(DATA UNDER STUDY)

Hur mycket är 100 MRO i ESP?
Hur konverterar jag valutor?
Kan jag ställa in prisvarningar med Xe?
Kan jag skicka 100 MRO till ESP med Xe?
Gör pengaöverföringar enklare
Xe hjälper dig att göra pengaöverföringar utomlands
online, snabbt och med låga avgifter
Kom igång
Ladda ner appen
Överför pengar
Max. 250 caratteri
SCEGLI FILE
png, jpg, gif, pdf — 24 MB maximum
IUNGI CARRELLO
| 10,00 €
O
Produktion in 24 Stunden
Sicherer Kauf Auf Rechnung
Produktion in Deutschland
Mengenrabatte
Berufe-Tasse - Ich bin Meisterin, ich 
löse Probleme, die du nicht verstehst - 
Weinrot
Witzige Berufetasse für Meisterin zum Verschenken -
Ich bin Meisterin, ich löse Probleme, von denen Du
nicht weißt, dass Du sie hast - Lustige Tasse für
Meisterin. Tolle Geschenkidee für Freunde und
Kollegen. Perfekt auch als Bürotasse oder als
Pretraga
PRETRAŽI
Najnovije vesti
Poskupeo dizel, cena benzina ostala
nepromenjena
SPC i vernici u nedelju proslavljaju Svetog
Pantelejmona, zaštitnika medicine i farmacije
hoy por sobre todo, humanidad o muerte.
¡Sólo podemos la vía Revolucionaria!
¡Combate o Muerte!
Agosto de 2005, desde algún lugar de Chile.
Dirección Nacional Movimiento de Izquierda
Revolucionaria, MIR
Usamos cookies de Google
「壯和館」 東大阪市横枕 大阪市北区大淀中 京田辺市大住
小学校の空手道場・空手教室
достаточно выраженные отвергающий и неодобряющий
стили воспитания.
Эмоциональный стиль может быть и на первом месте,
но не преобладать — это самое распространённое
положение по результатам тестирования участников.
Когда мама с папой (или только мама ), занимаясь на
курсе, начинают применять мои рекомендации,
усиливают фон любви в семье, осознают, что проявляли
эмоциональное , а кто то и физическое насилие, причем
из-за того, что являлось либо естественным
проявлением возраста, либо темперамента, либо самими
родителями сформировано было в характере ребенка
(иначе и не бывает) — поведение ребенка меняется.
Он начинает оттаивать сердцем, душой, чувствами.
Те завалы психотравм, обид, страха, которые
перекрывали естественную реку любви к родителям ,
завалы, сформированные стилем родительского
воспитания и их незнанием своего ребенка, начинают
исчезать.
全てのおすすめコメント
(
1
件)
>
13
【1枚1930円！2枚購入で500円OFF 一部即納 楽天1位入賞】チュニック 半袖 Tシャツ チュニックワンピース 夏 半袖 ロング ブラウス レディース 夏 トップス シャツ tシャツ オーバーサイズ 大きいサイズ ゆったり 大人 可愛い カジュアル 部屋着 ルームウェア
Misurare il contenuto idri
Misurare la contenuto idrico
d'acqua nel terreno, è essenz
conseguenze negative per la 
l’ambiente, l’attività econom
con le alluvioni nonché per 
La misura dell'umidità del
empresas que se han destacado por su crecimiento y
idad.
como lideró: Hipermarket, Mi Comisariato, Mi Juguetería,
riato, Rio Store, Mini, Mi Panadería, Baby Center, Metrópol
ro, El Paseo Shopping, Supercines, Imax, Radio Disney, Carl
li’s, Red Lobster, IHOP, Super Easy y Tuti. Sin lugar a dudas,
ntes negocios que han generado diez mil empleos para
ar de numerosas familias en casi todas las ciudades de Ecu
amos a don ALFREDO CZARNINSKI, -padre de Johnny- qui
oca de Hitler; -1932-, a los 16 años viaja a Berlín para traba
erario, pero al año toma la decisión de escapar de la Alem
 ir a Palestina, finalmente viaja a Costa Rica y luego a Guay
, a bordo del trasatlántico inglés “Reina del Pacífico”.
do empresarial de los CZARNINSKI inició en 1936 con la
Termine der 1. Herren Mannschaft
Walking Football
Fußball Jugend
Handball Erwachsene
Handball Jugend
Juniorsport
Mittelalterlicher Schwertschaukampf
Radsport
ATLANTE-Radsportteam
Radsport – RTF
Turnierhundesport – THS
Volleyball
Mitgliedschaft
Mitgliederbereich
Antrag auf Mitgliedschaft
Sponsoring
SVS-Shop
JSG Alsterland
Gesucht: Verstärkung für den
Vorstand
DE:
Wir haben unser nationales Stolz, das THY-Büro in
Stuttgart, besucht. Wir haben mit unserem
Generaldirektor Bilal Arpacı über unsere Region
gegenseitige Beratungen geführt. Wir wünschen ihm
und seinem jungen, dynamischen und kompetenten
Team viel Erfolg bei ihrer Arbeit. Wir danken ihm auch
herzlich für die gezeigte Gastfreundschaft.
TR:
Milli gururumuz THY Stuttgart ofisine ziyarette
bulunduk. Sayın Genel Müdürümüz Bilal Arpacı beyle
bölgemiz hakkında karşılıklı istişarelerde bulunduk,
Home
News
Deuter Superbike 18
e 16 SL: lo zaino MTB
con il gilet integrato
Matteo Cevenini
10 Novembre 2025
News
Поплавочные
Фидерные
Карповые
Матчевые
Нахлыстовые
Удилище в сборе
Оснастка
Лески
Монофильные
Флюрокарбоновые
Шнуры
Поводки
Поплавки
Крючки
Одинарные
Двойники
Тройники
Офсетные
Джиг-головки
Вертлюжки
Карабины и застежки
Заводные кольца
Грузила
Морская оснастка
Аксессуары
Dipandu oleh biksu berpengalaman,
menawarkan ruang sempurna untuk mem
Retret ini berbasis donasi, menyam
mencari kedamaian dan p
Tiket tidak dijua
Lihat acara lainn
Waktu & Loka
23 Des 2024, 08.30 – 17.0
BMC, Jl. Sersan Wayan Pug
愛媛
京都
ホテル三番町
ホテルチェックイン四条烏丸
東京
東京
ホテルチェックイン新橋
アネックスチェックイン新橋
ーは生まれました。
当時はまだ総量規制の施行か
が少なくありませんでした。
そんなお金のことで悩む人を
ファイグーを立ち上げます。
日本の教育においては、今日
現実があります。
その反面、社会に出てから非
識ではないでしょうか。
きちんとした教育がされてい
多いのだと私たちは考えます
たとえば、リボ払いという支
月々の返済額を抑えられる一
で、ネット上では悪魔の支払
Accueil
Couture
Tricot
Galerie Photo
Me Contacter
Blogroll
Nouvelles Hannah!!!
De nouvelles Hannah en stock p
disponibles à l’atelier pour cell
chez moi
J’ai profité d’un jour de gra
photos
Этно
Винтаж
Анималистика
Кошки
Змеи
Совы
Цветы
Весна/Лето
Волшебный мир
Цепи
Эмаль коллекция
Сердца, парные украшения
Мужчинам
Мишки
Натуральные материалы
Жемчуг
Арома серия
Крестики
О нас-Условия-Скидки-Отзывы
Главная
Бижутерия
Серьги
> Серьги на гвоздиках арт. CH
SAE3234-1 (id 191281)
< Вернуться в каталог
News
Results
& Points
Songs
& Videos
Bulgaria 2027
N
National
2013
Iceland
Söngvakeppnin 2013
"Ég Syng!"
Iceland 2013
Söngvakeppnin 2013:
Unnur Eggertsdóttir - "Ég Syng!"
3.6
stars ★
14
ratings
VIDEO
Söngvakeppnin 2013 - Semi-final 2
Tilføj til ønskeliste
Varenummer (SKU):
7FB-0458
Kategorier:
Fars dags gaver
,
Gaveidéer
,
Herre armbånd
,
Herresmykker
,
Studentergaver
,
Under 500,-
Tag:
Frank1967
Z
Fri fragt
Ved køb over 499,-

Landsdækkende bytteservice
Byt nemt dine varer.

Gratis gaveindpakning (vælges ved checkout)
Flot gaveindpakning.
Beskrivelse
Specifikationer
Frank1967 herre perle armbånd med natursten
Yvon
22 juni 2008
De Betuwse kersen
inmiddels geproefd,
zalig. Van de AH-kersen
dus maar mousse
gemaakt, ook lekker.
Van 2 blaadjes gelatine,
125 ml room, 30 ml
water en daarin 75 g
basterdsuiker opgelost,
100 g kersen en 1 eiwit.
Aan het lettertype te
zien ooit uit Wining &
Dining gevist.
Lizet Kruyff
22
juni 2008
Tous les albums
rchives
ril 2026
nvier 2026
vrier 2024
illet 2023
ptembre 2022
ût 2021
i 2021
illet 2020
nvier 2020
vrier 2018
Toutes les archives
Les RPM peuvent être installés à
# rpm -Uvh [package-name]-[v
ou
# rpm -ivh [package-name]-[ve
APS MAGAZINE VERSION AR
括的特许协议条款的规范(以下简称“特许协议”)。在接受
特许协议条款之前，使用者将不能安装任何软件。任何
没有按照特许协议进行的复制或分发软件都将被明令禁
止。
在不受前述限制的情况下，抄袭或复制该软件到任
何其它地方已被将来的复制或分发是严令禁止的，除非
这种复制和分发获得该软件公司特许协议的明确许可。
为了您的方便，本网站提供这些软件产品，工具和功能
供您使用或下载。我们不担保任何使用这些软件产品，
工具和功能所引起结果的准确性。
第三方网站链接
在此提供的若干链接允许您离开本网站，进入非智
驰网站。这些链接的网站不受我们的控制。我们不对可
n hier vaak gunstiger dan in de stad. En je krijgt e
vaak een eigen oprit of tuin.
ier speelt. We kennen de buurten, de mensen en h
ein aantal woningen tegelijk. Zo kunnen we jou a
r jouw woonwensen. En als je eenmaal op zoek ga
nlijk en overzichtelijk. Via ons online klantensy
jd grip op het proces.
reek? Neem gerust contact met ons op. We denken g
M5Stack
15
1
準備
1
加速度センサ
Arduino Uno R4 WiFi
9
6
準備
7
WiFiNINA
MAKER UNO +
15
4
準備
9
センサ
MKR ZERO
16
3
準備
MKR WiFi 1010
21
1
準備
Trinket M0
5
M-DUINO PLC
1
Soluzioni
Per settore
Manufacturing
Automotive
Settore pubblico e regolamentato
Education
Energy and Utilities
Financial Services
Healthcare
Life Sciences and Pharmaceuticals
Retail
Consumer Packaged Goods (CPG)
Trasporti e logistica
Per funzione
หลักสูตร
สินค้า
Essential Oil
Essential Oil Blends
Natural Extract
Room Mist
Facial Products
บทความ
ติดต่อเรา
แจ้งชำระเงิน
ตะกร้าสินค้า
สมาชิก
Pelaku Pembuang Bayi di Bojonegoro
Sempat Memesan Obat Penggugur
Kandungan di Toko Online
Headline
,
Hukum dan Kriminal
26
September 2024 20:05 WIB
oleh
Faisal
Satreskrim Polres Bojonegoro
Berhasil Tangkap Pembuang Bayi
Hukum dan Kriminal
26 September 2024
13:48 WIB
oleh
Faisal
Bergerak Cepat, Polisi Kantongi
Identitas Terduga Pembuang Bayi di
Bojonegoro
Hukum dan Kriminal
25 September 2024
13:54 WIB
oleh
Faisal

(End DATA UNDER STUDY)

• PROBLEM TO WORK ON
All lines from the one that contains "22 juni 2008" to the end of the records above are to be copied exactly; leave out the rest.

• RESULT OF THE EXERCISE
22 juni 2008
De Betuwse kersen
inmiddels geproefd,
zalig. Van de AH-kersen
dus maar mousse
gemaakt, ook lekker.
Van 2 blaadjes gelatine,
125 ml room, 30 ml
water en daarin 75 g
basterdsuiker opgelost,
100 g kersen en 1 eiwit.
Aan het lettertype te
zien ooit uit Wining &
Dining gevist.
Lizet Kruyff
22
juni 2008
Tous les albums
rchives
ril 2026
nvier 2026
vrier 2024
illet 2023
ptembre 2022
ût 2021
i 2021
illet 2020
nvier 2020
vrier 2018
Toutes les archives
Les RPM peuvent être installés à
# rpm -Uvh [package-name]-[v
ou
# rpm -ivh [package-name]-[ve
APS MAGAZINE VERSION AR
括的特许协议条款的规范(以下简称“特许协议”)。在接受
特许协议条款之前，使用者将不能安装任何软件。任何
没有按照特许协议进行的复制或分发软件都将被明令禁
止。
在不受前述限制的情况下，抄袭或复制该软件到任
何其它地方已被将来的复制或分发是严令禁止的，除非
这种复制和分发获得该软件公司特许协议的明确许可。
为了您的方便，本网站提供这些软件产品，工具和功能
供您使用或下载。我们不担保任何使用这些软件产品，
工具和功能所引起结果的准确性。
第三方网站链接
在此提供的若干链接允许您离开本网站，进入非智
驰网站。这些链接的网站不受我们的控制。我们不对可
n hier vaak gunstiger dan in de stad. En je krijgt e
vaak een eigen oprit of tuin.
ier speelt. We kennen de buurten, de mensen en h
ein aantal woningen tegelijk. Zo kunnen we jou a
r jouw woonwensen. En als je eenmaal op zoek ga
nlijk en overzichtelijk. Via ons online klantensy
jd grip op het proces.
reek? Neem gerust contact met ons op. We denken g
M5Stack
15
1
準備
1
加速度センサ
Arduino Uno R4 WiFi
9
6
準備
7
WiFiNINA
MAKER UNO +
15
4
準備
9
センサ
MKR ZERO
16
3
準備
MKR WiFi 1010
21
1
準備
Trinket M0
5
M-DUINO PLC
1
Soluzioni
Per settore
Manufacturing
Automotive
Settore pubblico e regolamentato
Education
Energy and Utilities
Financial Services
Healthcare
Life Sciences and Pharmaceuticals
Retail
Consumer Packaged Goods (CPG)
Trasporti e logistica
Per funzione
หลักสูตร
สินค้า
Essential Oil
Essential Oil Blends
Natural Extract
Room Mist
Facial Products
บทความ
ติดต่อเรา
แจ้งชำระเงิน
ตะกร้าสินค้า
สมาชิก
Pelaku Pembuang Bayi di Bojonegoro
Sempat Memesan Obat Penggugur
Kandungan di Toko Online
Headline
,
Hukum dan Kriminal
26
September 2024 20:05 WIB
oleh
Faisal
Satreskrim Polres Bojonegoro
Berhasil Tangkap Pembuang Bayi
Hukum dan Kriminal
26 September 2024
13:48 WIB
oleh
Faisal
Bergerak Cepat, Polisi Kantongi
Identitas Terduga Pembuang Bayi di
Bojonegoro
Hukum dan Kriminal
25 September 2024
13:54 WIB
oleh
Faisal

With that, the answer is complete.